AIM OF THE TASK
State how many lines of the records below contain the word "choix", giving the number and nothing else.

(Transcribed page contents)
[Start of section]

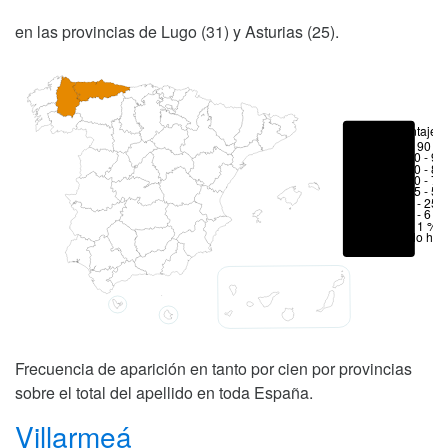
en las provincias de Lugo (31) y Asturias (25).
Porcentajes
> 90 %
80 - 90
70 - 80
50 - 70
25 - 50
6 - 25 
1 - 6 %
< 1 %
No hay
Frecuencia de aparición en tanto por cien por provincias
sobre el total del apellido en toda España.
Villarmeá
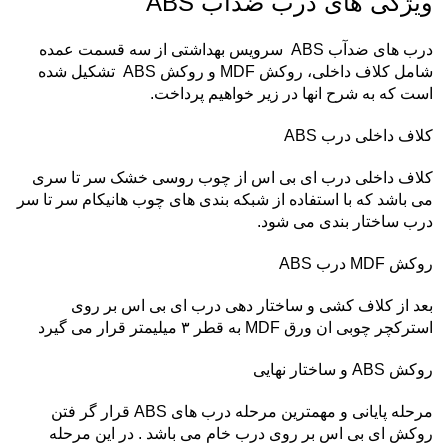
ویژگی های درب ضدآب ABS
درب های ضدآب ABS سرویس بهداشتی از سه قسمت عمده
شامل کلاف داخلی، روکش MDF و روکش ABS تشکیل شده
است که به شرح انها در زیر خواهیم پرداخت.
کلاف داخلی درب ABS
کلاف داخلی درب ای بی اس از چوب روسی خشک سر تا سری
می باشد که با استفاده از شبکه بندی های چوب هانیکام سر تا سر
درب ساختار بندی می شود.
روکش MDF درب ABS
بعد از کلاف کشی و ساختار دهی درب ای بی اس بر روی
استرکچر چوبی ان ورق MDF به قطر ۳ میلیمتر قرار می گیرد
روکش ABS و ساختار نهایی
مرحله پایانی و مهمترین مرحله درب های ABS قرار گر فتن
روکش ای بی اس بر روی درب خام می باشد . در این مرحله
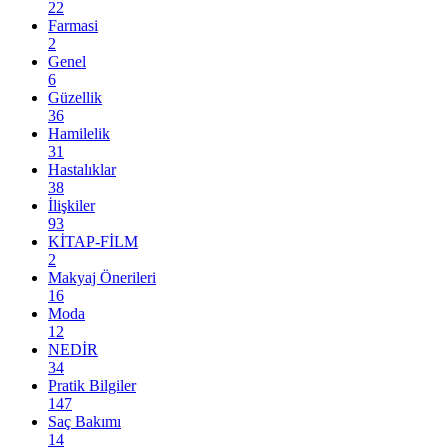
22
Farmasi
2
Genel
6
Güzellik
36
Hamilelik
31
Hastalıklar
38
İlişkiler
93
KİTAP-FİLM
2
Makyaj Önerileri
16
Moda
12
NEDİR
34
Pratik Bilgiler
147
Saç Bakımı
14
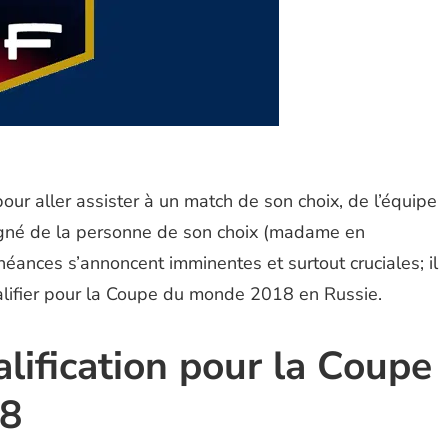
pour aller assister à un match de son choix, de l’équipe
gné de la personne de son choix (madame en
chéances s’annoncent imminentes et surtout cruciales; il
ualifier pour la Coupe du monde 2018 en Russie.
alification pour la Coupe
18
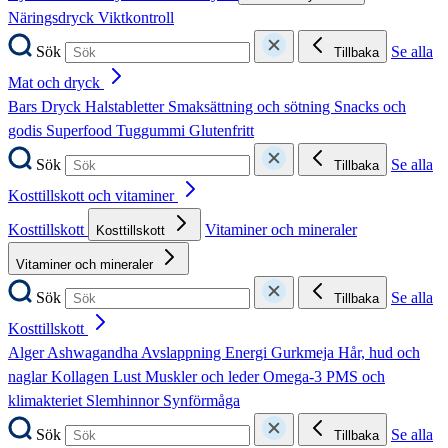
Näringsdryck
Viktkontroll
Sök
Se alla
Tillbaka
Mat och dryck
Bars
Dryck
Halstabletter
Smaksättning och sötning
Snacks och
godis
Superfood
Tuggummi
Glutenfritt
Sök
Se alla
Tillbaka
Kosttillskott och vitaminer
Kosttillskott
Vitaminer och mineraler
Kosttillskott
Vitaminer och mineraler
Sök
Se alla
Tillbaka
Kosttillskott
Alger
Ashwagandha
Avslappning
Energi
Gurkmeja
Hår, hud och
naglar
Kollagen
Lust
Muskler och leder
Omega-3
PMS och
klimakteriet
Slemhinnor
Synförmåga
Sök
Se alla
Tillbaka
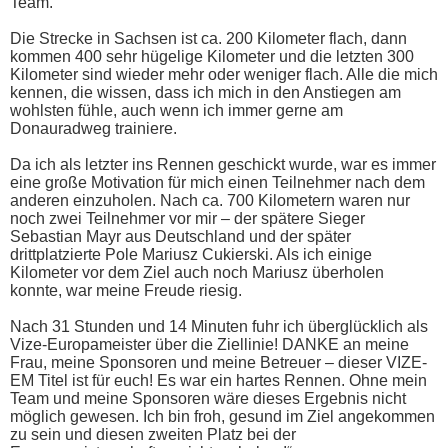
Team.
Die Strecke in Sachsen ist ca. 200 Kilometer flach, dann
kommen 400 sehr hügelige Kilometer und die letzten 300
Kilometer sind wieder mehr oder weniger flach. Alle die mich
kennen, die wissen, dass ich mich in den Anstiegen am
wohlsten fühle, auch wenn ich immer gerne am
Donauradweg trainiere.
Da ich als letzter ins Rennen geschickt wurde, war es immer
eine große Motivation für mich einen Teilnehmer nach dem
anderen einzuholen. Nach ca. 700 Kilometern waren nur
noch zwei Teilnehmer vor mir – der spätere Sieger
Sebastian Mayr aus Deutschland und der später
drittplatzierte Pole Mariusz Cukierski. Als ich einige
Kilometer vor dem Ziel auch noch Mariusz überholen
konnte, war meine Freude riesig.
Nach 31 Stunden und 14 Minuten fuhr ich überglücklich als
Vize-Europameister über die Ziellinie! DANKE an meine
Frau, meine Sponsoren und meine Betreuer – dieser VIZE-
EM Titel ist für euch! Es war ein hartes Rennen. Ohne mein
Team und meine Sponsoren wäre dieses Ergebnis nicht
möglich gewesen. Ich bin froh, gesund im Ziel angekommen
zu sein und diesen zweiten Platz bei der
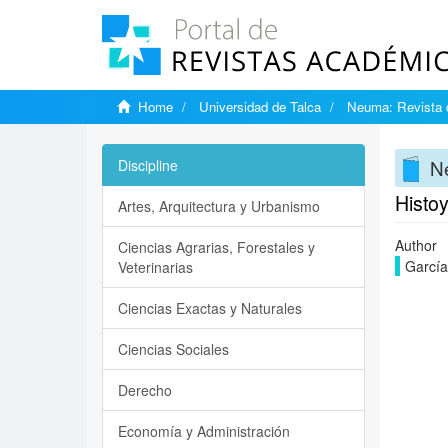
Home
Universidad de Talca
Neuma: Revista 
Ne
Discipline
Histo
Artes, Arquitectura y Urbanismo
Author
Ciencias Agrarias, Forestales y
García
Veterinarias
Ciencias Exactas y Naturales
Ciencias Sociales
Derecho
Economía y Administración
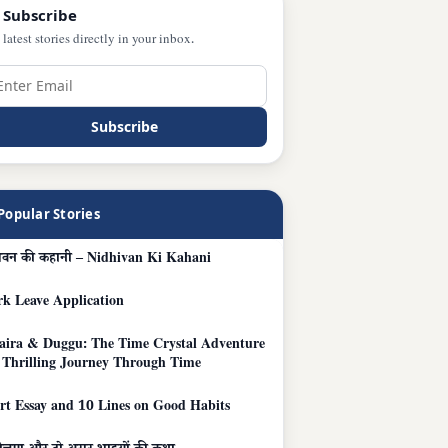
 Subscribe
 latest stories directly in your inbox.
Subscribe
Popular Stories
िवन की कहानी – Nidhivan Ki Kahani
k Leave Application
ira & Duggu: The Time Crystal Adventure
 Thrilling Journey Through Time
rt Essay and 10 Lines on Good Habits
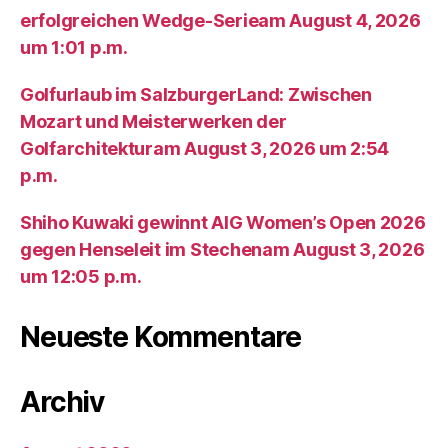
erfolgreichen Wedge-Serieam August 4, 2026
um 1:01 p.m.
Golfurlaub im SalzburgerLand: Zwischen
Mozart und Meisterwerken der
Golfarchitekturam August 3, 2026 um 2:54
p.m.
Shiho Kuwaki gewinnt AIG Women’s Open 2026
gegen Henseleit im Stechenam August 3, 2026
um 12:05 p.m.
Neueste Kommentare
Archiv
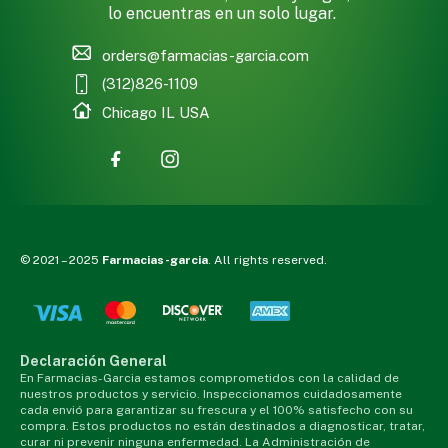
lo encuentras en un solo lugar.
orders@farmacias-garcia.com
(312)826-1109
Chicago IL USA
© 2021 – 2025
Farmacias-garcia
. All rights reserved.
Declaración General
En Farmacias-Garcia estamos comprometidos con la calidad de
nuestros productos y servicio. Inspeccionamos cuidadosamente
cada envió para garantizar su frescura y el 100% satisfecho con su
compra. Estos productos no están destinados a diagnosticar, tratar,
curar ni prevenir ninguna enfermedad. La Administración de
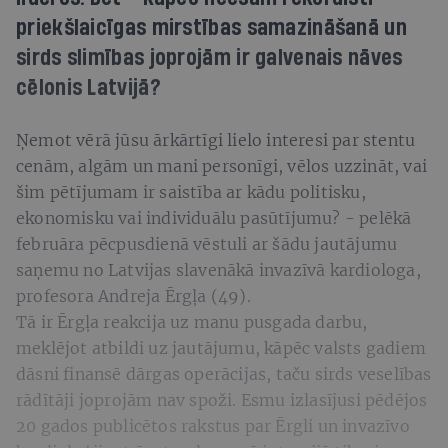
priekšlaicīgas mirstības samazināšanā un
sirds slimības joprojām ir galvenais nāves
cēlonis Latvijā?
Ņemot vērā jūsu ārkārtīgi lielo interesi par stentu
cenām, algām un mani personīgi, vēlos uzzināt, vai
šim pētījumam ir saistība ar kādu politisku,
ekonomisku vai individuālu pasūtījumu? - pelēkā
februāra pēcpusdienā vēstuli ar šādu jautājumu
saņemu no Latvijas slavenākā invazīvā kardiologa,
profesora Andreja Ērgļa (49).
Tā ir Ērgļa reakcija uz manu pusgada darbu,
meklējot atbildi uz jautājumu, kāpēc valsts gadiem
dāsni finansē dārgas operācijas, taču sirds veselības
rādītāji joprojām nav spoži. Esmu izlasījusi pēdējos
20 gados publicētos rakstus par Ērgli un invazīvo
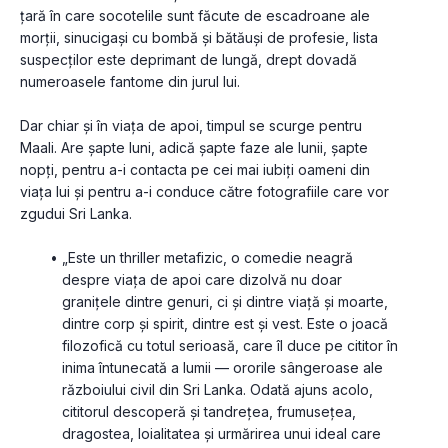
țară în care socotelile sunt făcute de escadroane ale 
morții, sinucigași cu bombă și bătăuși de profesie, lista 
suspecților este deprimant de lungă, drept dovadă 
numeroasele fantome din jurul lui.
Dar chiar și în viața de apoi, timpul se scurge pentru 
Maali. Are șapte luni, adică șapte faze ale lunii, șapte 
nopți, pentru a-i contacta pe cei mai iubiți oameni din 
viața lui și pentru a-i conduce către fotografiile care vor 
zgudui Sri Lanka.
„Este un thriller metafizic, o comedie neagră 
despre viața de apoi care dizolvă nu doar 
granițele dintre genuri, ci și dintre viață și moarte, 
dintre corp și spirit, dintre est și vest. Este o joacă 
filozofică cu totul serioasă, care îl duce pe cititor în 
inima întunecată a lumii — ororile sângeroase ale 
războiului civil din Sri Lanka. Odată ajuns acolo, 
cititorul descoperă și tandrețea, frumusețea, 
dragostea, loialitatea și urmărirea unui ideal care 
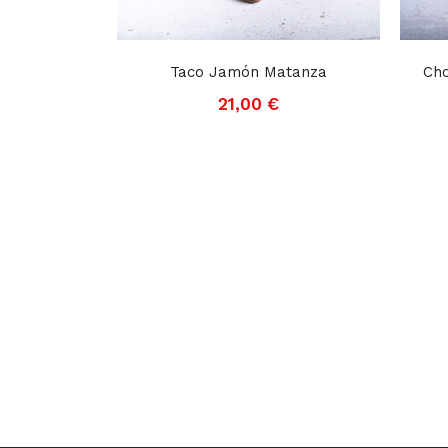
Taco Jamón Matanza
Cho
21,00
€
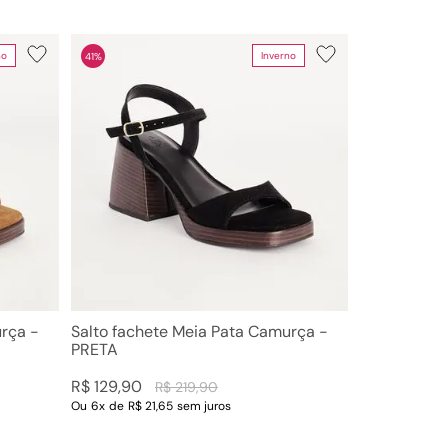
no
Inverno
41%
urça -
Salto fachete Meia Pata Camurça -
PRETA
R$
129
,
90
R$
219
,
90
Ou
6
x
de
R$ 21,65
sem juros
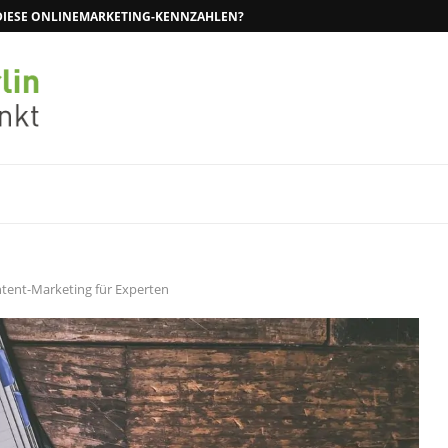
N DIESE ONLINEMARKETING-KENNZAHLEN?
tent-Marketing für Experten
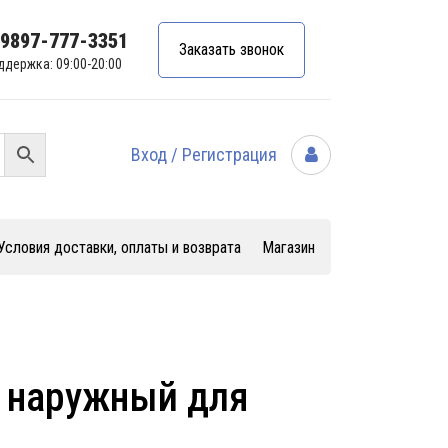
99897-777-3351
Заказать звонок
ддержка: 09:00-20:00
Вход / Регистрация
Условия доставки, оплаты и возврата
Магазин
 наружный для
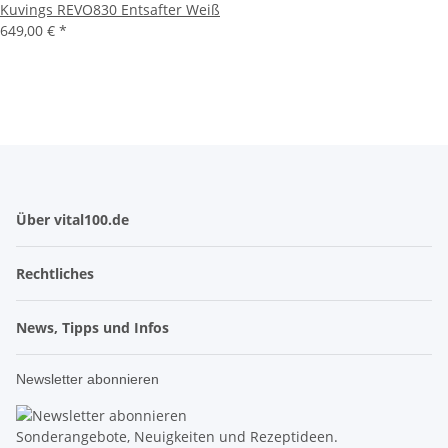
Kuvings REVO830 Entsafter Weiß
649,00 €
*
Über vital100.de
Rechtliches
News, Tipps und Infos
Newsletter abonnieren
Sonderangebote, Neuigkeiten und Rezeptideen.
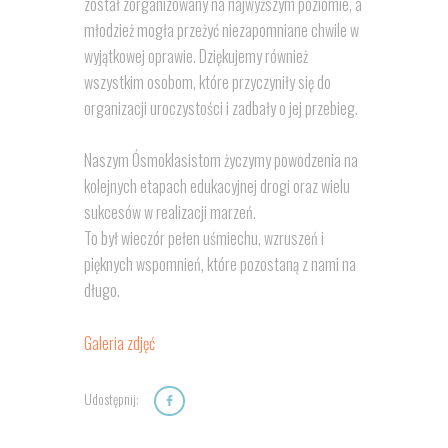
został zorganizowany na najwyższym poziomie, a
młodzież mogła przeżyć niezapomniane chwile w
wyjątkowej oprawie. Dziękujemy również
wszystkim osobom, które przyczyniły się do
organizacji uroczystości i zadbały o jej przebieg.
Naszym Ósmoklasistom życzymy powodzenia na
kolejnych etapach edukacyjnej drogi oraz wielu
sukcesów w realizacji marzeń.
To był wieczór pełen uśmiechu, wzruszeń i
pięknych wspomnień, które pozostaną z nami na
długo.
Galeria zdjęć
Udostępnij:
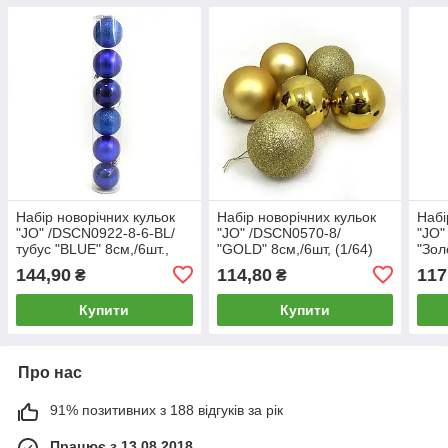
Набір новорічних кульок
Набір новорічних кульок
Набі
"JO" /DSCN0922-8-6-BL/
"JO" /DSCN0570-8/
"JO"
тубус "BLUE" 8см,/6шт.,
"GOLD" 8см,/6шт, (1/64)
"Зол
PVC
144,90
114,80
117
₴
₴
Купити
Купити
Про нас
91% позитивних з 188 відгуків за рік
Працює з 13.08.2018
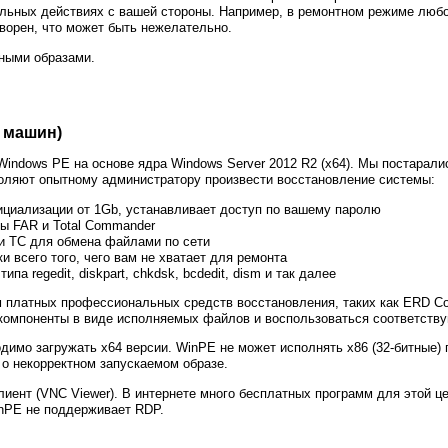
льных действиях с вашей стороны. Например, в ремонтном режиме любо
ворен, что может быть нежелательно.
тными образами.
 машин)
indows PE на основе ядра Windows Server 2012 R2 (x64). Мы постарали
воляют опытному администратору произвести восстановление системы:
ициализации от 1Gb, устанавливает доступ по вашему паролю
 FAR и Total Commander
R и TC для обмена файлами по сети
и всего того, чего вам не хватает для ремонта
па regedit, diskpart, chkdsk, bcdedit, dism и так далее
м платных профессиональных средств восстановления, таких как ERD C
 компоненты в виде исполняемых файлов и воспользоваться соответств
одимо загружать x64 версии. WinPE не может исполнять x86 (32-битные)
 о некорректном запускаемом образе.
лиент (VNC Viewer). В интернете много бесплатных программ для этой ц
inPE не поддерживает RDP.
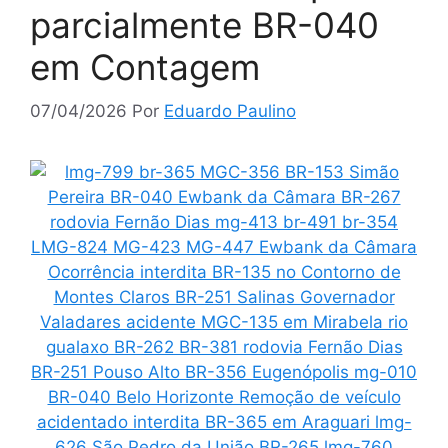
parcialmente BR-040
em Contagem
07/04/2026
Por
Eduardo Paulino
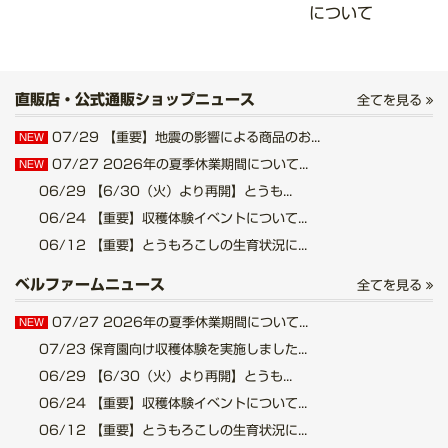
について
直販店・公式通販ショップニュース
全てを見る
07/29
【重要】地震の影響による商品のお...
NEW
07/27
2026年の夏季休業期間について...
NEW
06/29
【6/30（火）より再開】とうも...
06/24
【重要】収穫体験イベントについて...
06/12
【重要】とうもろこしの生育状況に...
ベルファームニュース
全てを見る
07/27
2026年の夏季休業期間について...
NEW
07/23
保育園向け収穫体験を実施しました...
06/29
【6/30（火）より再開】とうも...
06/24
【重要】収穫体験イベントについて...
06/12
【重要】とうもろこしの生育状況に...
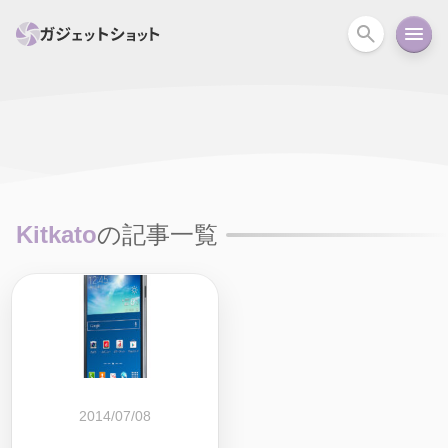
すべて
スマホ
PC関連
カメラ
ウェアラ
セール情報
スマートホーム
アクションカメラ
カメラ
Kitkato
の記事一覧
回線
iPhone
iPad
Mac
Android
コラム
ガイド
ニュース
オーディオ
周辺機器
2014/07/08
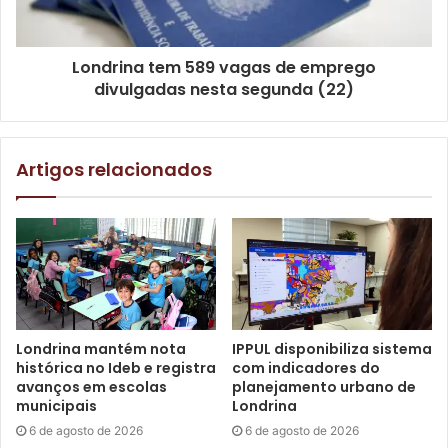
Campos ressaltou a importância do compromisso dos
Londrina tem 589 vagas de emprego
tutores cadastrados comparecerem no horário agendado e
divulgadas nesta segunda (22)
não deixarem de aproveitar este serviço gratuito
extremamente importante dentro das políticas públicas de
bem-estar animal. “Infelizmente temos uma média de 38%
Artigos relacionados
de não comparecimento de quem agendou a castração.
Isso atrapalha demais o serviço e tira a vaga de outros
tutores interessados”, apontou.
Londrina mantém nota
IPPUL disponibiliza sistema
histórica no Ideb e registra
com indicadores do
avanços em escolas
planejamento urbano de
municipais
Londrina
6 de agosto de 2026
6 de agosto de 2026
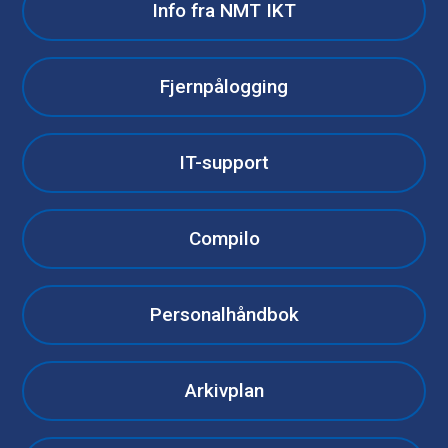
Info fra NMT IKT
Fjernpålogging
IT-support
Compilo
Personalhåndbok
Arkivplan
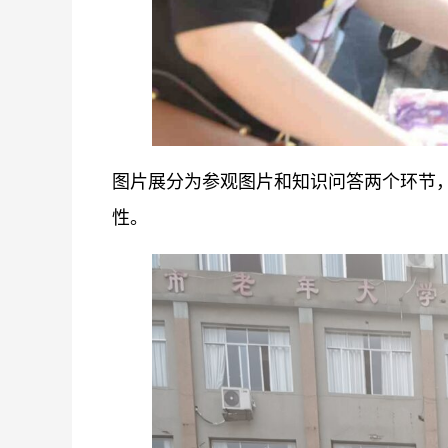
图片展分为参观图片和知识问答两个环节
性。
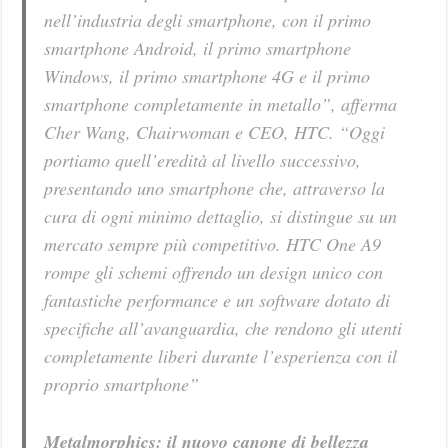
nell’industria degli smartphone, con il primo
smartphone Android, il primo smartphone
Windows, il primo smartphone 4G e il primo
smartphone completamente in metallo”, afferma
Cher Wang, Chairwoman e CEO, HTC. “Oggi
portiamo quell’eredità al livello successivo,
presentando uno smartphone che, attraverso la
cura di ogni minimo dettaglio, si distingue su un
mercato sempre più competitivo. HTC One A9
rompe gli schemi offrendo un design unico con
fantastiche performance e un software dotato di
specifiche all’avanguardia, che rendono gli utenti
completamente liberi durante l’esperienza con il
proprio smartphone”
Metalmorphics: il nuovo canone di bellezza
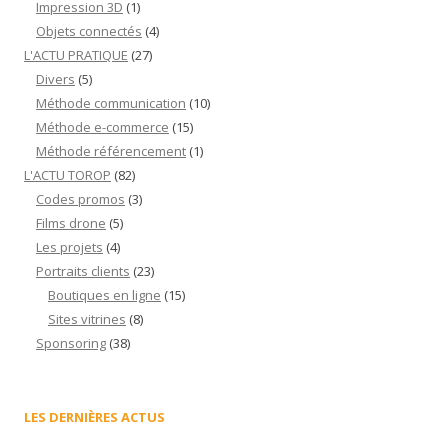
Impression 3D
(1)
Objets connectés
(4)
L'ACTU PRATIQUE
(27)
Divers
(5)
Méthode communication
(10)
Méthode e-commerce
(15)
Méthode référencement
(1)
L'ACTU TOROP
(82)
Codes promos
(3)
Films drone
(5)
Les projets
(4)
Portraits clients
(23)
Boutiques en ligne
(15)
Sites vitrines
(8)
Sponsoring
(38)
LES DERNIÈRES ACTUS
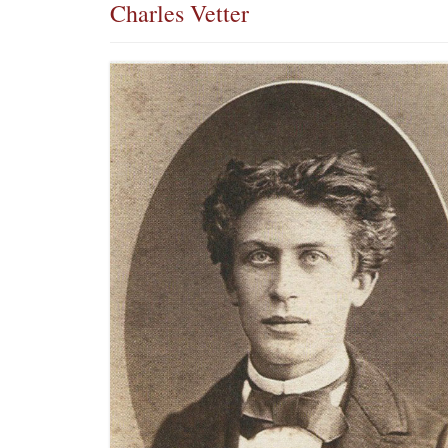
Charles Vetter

[End of section]

RESULT BELOW
2